(Task data)
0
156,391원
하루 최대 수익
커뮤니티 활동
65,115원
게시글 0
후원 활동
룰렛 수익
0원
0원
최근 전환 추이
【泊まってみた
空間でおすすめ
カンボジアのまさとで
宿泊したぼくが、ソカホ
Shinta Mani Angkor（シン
(End Task data)
(Task data)
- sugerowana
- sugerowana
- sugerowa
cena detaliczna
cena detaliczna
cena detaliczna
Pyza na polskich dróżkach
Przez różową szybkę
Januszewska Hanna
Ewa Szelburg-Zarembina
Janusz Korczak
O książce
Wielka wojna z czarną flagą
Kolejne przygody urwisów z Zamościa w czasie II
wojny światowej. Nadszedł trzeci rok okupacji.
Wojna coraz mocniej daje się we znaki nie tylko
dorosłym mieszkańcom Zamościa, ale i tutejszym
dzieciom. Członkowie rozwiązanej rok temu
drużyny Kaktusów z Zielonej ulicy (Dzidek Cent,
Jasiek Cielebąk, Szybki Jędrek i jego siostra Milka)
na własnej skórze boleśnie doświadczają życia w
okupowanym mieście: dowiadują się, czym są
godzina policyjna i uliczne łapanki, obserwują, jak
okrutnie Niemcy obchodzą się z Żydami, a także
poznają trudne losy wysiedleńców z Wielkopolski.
(End Task data)
Work item. Copy out all lines above holding "Zamościa".

Response below.
Kolejne przygody urwisów z Zamościa w czasie II
dorosłym mieszkańcom Zamościa, ale i tutejszym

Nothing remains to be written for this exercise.